▶ _Work task_
Could you please reproduce all the records below exactly, leaving out the images?

** Source material follows **

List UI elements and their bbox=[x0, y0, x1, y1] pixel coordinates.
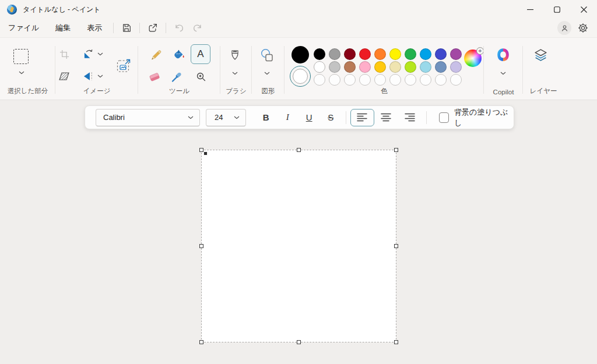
color-swatch[interactable] bbox=[329, 61, 340, 73]
section-label-layers: レイヤー bbox=[523, 87, 564, 96]
color-swatch[interactable] bbox=[359, 61, 371, 73]
canvas-area[interactable]: Calibri 24 B I U S 背景の塗り bbox=[0, 100, 597, 364]
strikethrough-button[interactable]: S bbox=[320, 109, 342, 126]
color-swatch[interactable] bbox=[420, 48, 431, 60]
ribbon-section-layers: レイヤー bbox=[523, 38, 564, 100]
empty-color-swatch[interactable] bbox=[405, 74, 416, 86]
color-swatch[interactable] bbox=[389, 48, 401, 60]
cursor-square bbox=[203, 151, 208, 156]
background-color-swatch[interactable] bbox=[290, 66, 311, 87]
edit-colors-button[interactable]: + bbox=[464, 50, 482, 67]
color-swatch[interactable] bbox=[329, 48, 340, 60]
save-button[interactable] bbox=[117, 20, 136, 36]
empty-color-swatch[interactable] bbox=[435, 74, 447, 86]
menu-file[interactable]: ファイル bbox=[1, 20, 47, 36]
color-swatch[interactable] bbox=[374, 48, 386, 60]
crop-button[interactable] bbox=[57, 47, 71, 61]
empty-color-swatch[interactable] bbox=[359, 74, 371, 86]
close-button[interactable] bbox=[570, 0, 597, 19]
fill-tool-button[interactable] bbox=[172, 48, 186, 62]
color-swatch[interactable] bbox=[450, 61, 462, 73]
bold-button[interactable]: B bbox=[255, 109, 277, 126]
color-swatch[interactable] bbox=[389, 61, 401, 73]
save-icon bbox=[121, 23, 132, 33]
empty-color-swatch[interactable] bbox=[450, 74, 462, 86]
empty-color-swatch[interactable] bbox=[374, 74, 386, 86]
menu-view[interactable]: 表示 bbox=[79, 20, 110, 36]
color-swatch[interactable] bbox=[374, 61, 386, 73]
resize-handle-middle-left[interactable] bbox=[199, 244, 203, 248]
empty-color-swatch[interactable] bbox=[344, 74, 356, 86]
ribbon-section-image: イメージ bbox=[55, 38, 138, 100]
flip-button[interactable] bbox=[82, 69, 96, 83]
resize-handle-middle-right[interactable] bbox=[394, 244, 398, 248]
selection-tool-button[interactable] bbox=[10, 46, 31, 67]
empty-color-swatch[interactable] bbox=[329, 74, 340, 86]
align-center-button[interactable] bbox=[374, 109, 398, 126]
flip-dropdown-button[interactable] bbox=[97, 73, 104, 79]
resize-handle-bottom-left[interactable] bbox=[199, 340, 203, 344]
rotate-dropdown-button[interactable] bbox=[97, 51, 104, 57]
color-picker-tool-button[interactable] bbox=[170, 70, 184, 84]
color-swatch[interactable] bbox=[314, 61, 325, 73]
shapes-dropdown-button[interactable] bbox=[264, 70, 271, 76]
magnifier-tool-button[interactable] bbox=[194, 70, 208, 84]
divider bbox=[346, 111, 346, 124]
resize-handle-bottom-middle[interactable] bbox=[297, 340, 301, 344]
resize-handle-top-right[interactable] bbox=[394, 148, 398, 152]
text-box[interactable] bbox=[201, 150, 396, 342]
color-swatch[interactable] bbox=[405, 48, 416, 60]
align-right-button[interactable] bbox=[398, 109, 422, 126]
window-title: タイトルなし - ペイント bbox=[23, 5, 100, 15]
brush-button[interactable] bbox=[228, 48, 242, 64]
minimize-button[interactable] bbox=[517, 0, 543, 19]
ribbon: 選択した部分 イメージ bbox=[0, 37, 597, 100]
ribbon-section-copilot: Copilot bbox=[484, 38, 523, 100]
copilot-dropdown-button[interactable] bbox=[500, 70, 507, 76]
copilot-button[interactable] bbox=[495, 47, 511, 63]
color-swatch[interactable] bbox=[450, 48, 462, 60]
settings-button[interactable] bbox=[575, 20, 591, 36]
font-size-select[interactable]: 24 bbox=[206, 109, 246, 126]
selection-dropdown-button[interactable] bbox=[18, 70, 25, 76]
align-left-button[interactable] bbox=[350, 109, 374, 126]
underline-button[interactable]: U bbox=[298, 109, 320, 126]
color-swatch[interactable] bbox=[435, 61, 447, 73]
eraser-tool-button[interactable] bbox=[148, 70, 161, 84]
foreground-color-swatch[interactable] bbox=[292, 46, 309, 63]
color-swatch[interactable] bbox=[344, 48, 356, 60]
redo-button[interactable] bbox=[188, 20, 207, 36]
empty-color-swatch[interactable] bbox=[314, 74, 325, 86]
section-label-selection: 選択した部分 bbox=[0, 87, 55, 96]
account-button[interactable] bbox=[557, 21, 571, 35]
color-swatch[interactable] bbox=[420, 61, 431, 73]
chevron-down-icon bbox=[188, 116, 194, 119]
resize-handle-top-middle[interactable] bbox=[297, 148, 301, 152]
font-family-select[interactable]: Calibri bbox=[96, 109, 200, 126]
resize-handle-top-left[interactable] bbox=[199, 148, 203, 152]
rotate-button[interactable] bbox=[82, 47, 96, 61]
layers-button[interactable] bbox=[533, 47, 548, 62]
color-swatch[interactable] bbox=[344, 61, 356, 73]
resize-skew-button[interactable] bbox=[57, 69, 71, 83]
menu-edit[interactable]: 編集 bbox=[48, 20, 78, 36]
resize-handle-bottom-right[interactable] bbox=[394, 340, 398, 344]
italic-button[interactable]: I bbox=[277, 109, 298, 126]
brush-dropdown-button[interactable] bbox=[231, 70, 238, 76]
layers-icon bbox=[533, 48, 548, 62]
color-swatch[interactable] bbox=[435, 48, 447, 60]
color-swatch[interactable] bbox=[314, 48, 325, 60]
maximize-button[interactable] bbox=[543, 0, 570, 19]
color-swatch[interactable] bbox=[405, 61, 416, 73]
canvas-resize-button[interactable] bbox=[115, 56, 132, 74]
undo-button[interactable] bbox=[170, 20, 188, 36]
empty-color-swatch[interactable] bbox=[420, 74, 431, 86]
share-button[interactable] bbox=[143, 20, 162, 36]
text-tool-button[interactable]: A bbox=[191, 44, 210, 64]
background-fill-label: 背景の塗りつぶし bbox=[454, 107, 514, 128]
color-swatch[interactable] bbox=[359, 48, 371, 60]
pencil-tool-button[interactable] bbox=[149, 48, 163, 62]
empty-color-swatch[interactable] bbox=[389, 74, 401, 86]
shapes-button[interactable] bbox=[259, 47, 275, 63]
background-fill-checkbox[interactable] bbox=[439, 112, 449, 123]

** End of Source material **

▶ _Response to this exercise_
List UI elements and their bbox=[x0, y0, x1, y1] pixel coordinates.
color-swatch[interactable] bbox=[329, 61, 340, 73]
section-label-layers: レイヤー bbox=[523, 87, 564, 96]
color-swatch[interactable] bbox=[359, 61, 371, 73]
canvas-area[interactable]: Calibri 24 B I U S 背景の塗り bbox=[0, 100, 597, 364]
strikethrough-button[interactable]: S bbox=[320, 109, 342, 126]
color-swatch[interactable] bbox=[420, 48, 431, 60]
ribbon-section-layers: レイヤー bbox=[523, 38, 564, 100]
empty-color-swatch[interactable] bbox=[405, 74, 416, 86]
color-swatch[interactable] bbox=[389, 48, 401, 60]
cursor-square bbox=[203, 151, 208, 156]
background-color-swatch[interactable] bbox=[290, 66, 311, 87]
edit-colors-button[interactable]: + bbox=[464, 50, 482, 67]
color-swatch[interactable] bbox=[329, 48, 340, 60]
save-button[interactable] bbox=[117, 20, 136, 36]
empty-color-swatch[interactable] bbox=[435, 74, 447, 86]
menu-file[interactable]: ファイル bbox=[1, 20, 47, 36]
color-swatch[interactable] bbox=[374, 48, 386, 60]
crop-button[interactable] bbox=[57, 47, 71, 61]
empty-color-swatch[interactable] bbox=[359, 74, 371, 86]
close-button[interactable] bbox=[570, 0, 597, 19]
fill-tool-button[interactable] bbox=[172, 48, 186, 62]
color-swatch[interactable] bbox=[450, 61, 462, 73]
bold-button[interactable]: B bbox=[255, 109, 277, 126]
color-swatch[interactable] bbox=[389, 61, 401, 73]
save-icon bbox=[121, 23, 132, 33]
empty-color-swatch[interactable] bbox=[450, 74, 462, 86]
empty-color-swatch[interactable] bbox=[374, 74, 386, 86]
menu-view[interactable]: 表示 bbox=[79, 20, 110, 36]
color-swatch[interactable] bbox=[374, 61, 386, 73]
resize-handle-middle-left[interactable] bbox=[199, 244, 203, 248]
empty-color-swatch[interactable] bbox=[344, 74, 356, 86]
ribbon-section-image: イメージ bbox=[55, 38, 138, 100]
flip-button[interactable] bbox=[82, 69, 96, 83]
resize-handle-middle-right[interactable] bbox=[394, 244, 398, 248]
selection-tool-button[interactable] bbox=[10, 46, 31, 67]
empty-color-swatch[interactable] bbox=[329, 74, 340, 86]
align-center-button[interactable] bbox=[374, 109, 398, 126]
flip-dropdown-button[interactable] bbox=[97, 73, 104, 79]
resize-handle-bottom-left[interactable] bbox=[199, 340, 203, 344]
rotate-dropdown-button[interactable] bbox=[97, 51, 104, 57]
color-picker-tool-button[interactable] bbox=[170, 70, 184, 84]
color-swatch[interactable] bbox=[314, 61, 325, 73]
shapes-dropdown-button[interactable] bbox=[264, 70, 271, 76]
magnifier-tool-button[interactable] bbox=[194, 70, 208, 84]
divider bbox=[346, 111, 346, 124]
resize-handle-bottom-middle[interactable] bbox=[297, 340, 301, 344]
resize-handle-top-right[interactable] bbox=[394, 148, 398, 152]
text-box[interactable] bbox=[201, 150, 396, 342]
color-swatch[interactable] bbox=[405, 48, 416, 60]
align-right-button[interactable] bbox=[398, 109, 422, 126]
window-title: タイトルなし - ペイント bbox=[23, 5, 100, 15]
brush-button[interactable] bbox=[228, 48, 242, 64]
minimize-button[interactable] bbox=[517, 0, 543, 19]
ribbon: 選択した部分 イメージ bbox=[0, 37, 597, 100]
ribbon-section-copilot: Copilot bbox=[484, 38, 523, 100]
copilot-dropdown-button[interactable] bbox=[500, 70, 507, 76]
copilot-button[interactable] bbox=[495, 47, 511, 63]
color-swatch[interactable] bbox=[450, 48, 462, 60]
settings-button[interactable] bbox=[575, 20, 591, 36]
font-size-select[interactable]: 24 bbox=[206, 109, 246, 126]
selection-dropdown-button[interactable] bbox=[18, 70, 25, 76]
align-left-button[interactable] bbox=[350, 109, 374, 126]
underline-button[interactable]: U bbox=[298, 109, 320, 126]
color-swatch[interactable] bbox=[435, 61, 447, 73]
eraser-tool-button[interactable] bbox=[148, 70, 161, 84]
foreground-color-swatch[interactable] bbox=[292, 46, 309, 63]
color-swatch[interactable] bbox=[344, 48, 356, 60]
redo-button[interactable] bbox=[188, 20, 207, 36]
empty-color-swatch[interactable] bbox=[314, 74, 325, 86]
section-label-selection: 選択した部分 bbox=[0, 87, 55, 96]
account-button[interactable] bbox=[557, 21, 571, 35]
color-swatch[interactable] bbox=[420, 61, 431, 73]
chevron-down-icon bbox=[188, 116, 194, 119]
resize-handle-top-middle[interactable] bbox=[297, 148, 301, 152]
font-family-select[interactable]: Calibri bbox=[96, 109, 200, 126]
resize-handle-top-left[interactable] bbox=[199, 148, 203, 152]
rotate-button[interactable] bbox=[82, 47, 96, 61]
layers-button[interactable] bbox=[533, 47, 548, 62]
color-swatch[interactable] bbox=[344, 61, 356, 73]
resize-skew-button[interactable] bbox=[57, 69, 71, 83]
menu-edit[interactable]: 編集 bbox=[48, 20, 78, 36]
resize-handle-bottom-right[interactable] bbox=[394, 340, 398, 344]
italic-button[interactable]: I bbox=[277, 109, 298, 126]
brush-dropdown-button[interactable] bbox=[231, 70, 238, 76]
layers-icon bbox=[533, 48, 548, 62]
color-swatch[interactable] bbox=[435, 48, 447, 60]
color-swatch[interactable] bbox=[314, 48, 325, 60]
maximize-button[interactable] bbox=[543, 0, 570, 19]
color-swatch[interactable] bbox=[405, 61, 416, 73]
canvas-resize-button[interactable] bbox=[115, 56, 132, 74]
undo-button[interactable] bbox=[170, 20, 188, 36]
empty-color-swatch[interactable] bbox=[420, 74, 431, 86]
share-button[interactable] bbox=[143, 20, 162, 36]
text-tool-button[interactable]: A bbox=[191, 44, 210, 64]
background-fill-label: 背景の塗りつぶし bbox=[454, 107, 514, 128]
color-swatch[interactable] bbox=[359, 48, 371, 60]
pencil-tool-button[interactable] bbox=[149, 48, 163, 62]
empty-color-swatch[interactable] bbox=[389, 74, 401, 86]
shapes-button[interactable] bbox=[259, 47, 275, 63]
background-fill-checkbox[interactable] bbox=[439, 112, 449, 123]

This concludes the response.